Retype each line below precisely and omit all images.
Extracted records below:
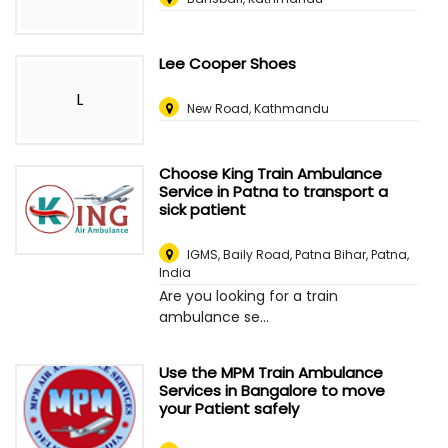
Lee Cooper Shoes
L
New Road, Kathmandu
Choose King Train Ambulance
Service in Patna to transport a
sick patient
IGMS, Baily Road, Patna Bihar
,
Patna,
India
Are you looking for a train
ambulance se...
Use the MPM Train Ambulance
Services in Bangalore to move
your Patient safely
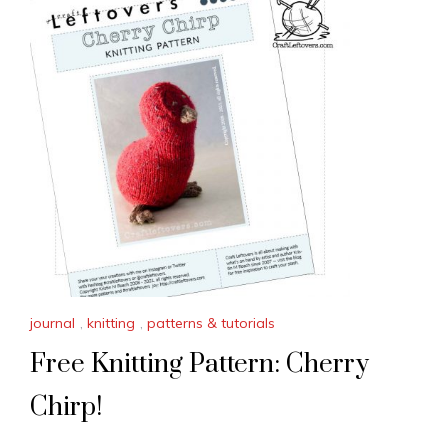
journal
,
knitting
,
patterns & tutorials
Free Knitting Pattern: Cherry
Chirp!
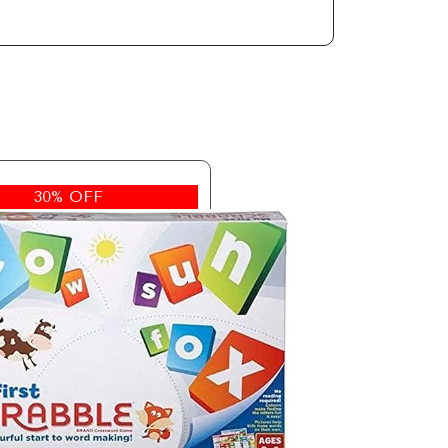
30% OFF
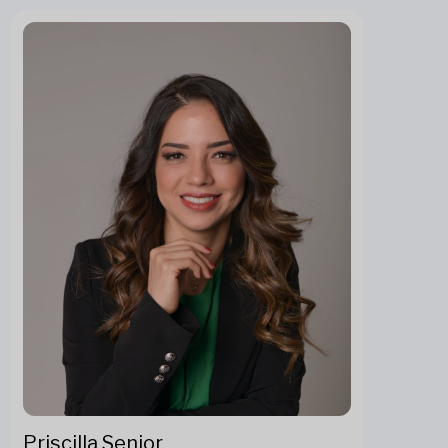
Priscilla Senior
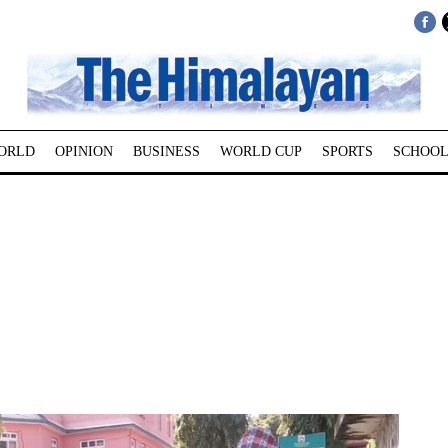
ORLD
OPINION
BUSINESS
WORLD CUP
SPORTS
SCHOOL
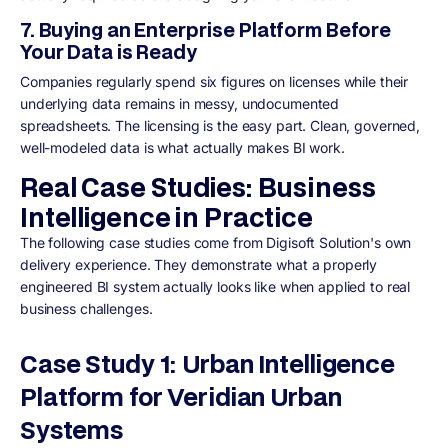
7. Buying an Enterprise Platform Before
Your Data is Ready
Companies regularly spend six figures on licenses while their
underlying data remains in messy, undocumented
spreadsheets. The licensing is the easy part. Clean, governed,
well-modeled data is what actually makes BI work.
Real Case Studies: Business
Intelligence in Practice
The following case studies come from Digisoft Solution's own
delivery experience. They demonstrate what a properly
engineered BI system actually looks like when applied to real
business challenges.
Case Study 1: Urban Intelligence
Platform for Veridian Urban
Systems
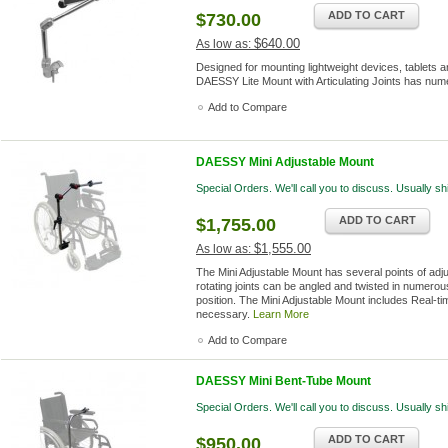
ADD TO CART
$730.00
$640.00
As low as:
Designed for mounting lightweight devices, tablets an
DAESSY Lite Mount with Articulating Joints has nume
Add to Compare
DAESSY Mini Adjustable Mount
Special Orders. We'll call you to discuss. Usually s
ADD TO CART
$1,755.00
$1,555.00
As low as:
The Mini Adjustable Mount has several points of adj
rotating joints can be angled and twisted in numerous 
position. The Mini Adjustable Mount includes Real-ti
necessary.
Learn More
Add to Compare
DAESSY Mini Bent-Tube Mount
Special Orders. We'll call you to discuss. Usually s
ADD TO CART
$950.00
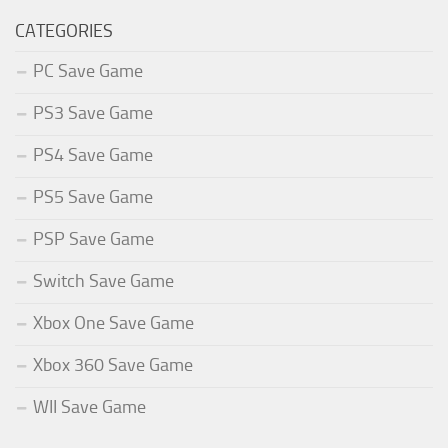
CATEGORIES
PC Save Game
PS3 Save Game
PS4 Save Game
PS5 Save Game
PSP Save Game
Switch Save Game
Xbox One Save Game
Xbox 360 Save Game
WII Save Game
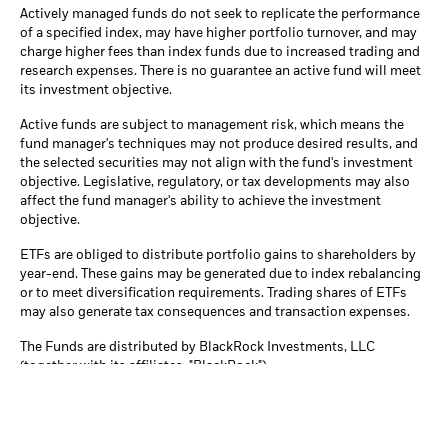
Actively managed funds do not seek to replicate the performance
of a specified index, may have higher portfolio turnover, and may
charge higher fees than index funds due to increased trading and
research expenses. There is no guarantee an active fund will meet
its investment objective.
Active funds are subject to management risk, which means the
fund manager's techniques may not produce desired results, and
the selected securities may not align with the fund's investment
objective. Legislative, regulatory, or tax developments may also
affect the fund manager's ability to achieve the investment
objective.
ETFs are obliged to distribute portfolio gains to shareholders by
year-end. These gains may be generated due to index rebalancing
or to meet diversification requirements. Trading shares of ETFs
may also generate tax consequences and transaction expenses.
The Funds are distributed by BlackRock Investments, LLC
(together with its affiliates, "BlackRock").
© 2026 BlackRock, Inc or its affiliates. All Rights Reserved.
BLACKROCK, iSHARES, iBONDS, LIFEPATH, ALADDIN, THE
MARKET IS YOURS
and the iShares Core Graphic are trademarks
End of Extracted records.
== Answer section ==
Lee Cooper Shoes
L
New Road, Kathmandu
Choose King Train Ambulance
Service in Patna to transport a
sick patient
IGMS, Baily Road, Patna Bihar
,
Patna,
India
Are you looking for a train
ambulance se...
Use the MPM Train Ambulance
Services in Bangalore to move
your Patient safely
journal
,
knitting
,
patterns & tutorials
Free Knitting Pattern: Cherry
Chirp!
30% OFF
Priscilla Senior
ORLD
OPINION
BUSINESS
WORLD CUP
SPORTS
SCHOOL
7. Buying an Enterprise Platform Before
Your Data is Ready
Companies regularly spend six figures on licenses while their
underlying data remains in messy, undocumented
spreadsheets. The licensing is the easy part. Clean, governed,
well-modeled data is what actually makes BI work.
Real Case Studies: Business
Intelligence in Practice
The following case studies come from Digisoft Solution's own
delivery experience. They demonstrate what a properly
engineered BI system actually looks like when applied to real
business challenges.
Case Study 1: Urban Intelligence
Platform for Veridian Urban
Systems
ADD TO CART
$730.00
$640.00
As low as:
Designed for mounting lightweight devices, tablets an
DAESSY Lite Mount with Articulating Joints has nume
Add to Compare
DAESSY Mini Adjustable Mount
Special Orders. We'll call you to discuss. Usually s
ADD TO CART
$1,755.00
$1,555.00
As low as:
The Mini Adjustable Mount has several points of adj
rotating joints can be angled and twisted in numerous 
position. The Mini Adjustable Mount includes Real-ti
necessary.
Learn More
Add to Compare
DAESSY Mini Bent-Tube Mount
Special Orders. We'll call you to discuss. Usually s
ADD TO CART
$950.00
CATEGORIES
PC Save Game
PS3 Save Game
PS4 Save Game
PS5 Save Game
PSP Save Game
Switch Save Game
Xbox One Save Game
Xbox 360 Save Game
WII Save Game
Actively managed funds do not seek to replicate the performance
of a specified index, may have higher portfolio turnover, and may
charge higher fees than index funds due to increased trading and
research expenses. There is no guarantee an active fund will meet
its investment objective.
Active funds are subject to management risk, which means the
fund manager's techniques may not produce desired results, and
the selected securities may not align with the fund's investment
objective. Legislative, regulatory, or tax developments may also
affect the fund manager's ability to achieve the investment
objective.
ETFs are obliged to distribute portfolio gains to shareholders by
year-end. These gains may be generated due to index rebalancing
or to meet diversification requirements. Trading shares of ETFs
may also generate tax consequences and transaction expenses.
The Funds are distributed by BlackRock Investments, LLC
(together with its affiliates, "BlackRock").
© 2026 BlackRock, Inc or its affiliates. All Rights Reserved.
BLACKROCK, iSHARES, iBONDS, LIFEPATH, ALADDIN, THE
MARKET IS YOURS
and the iShares Core Graphic are trademarks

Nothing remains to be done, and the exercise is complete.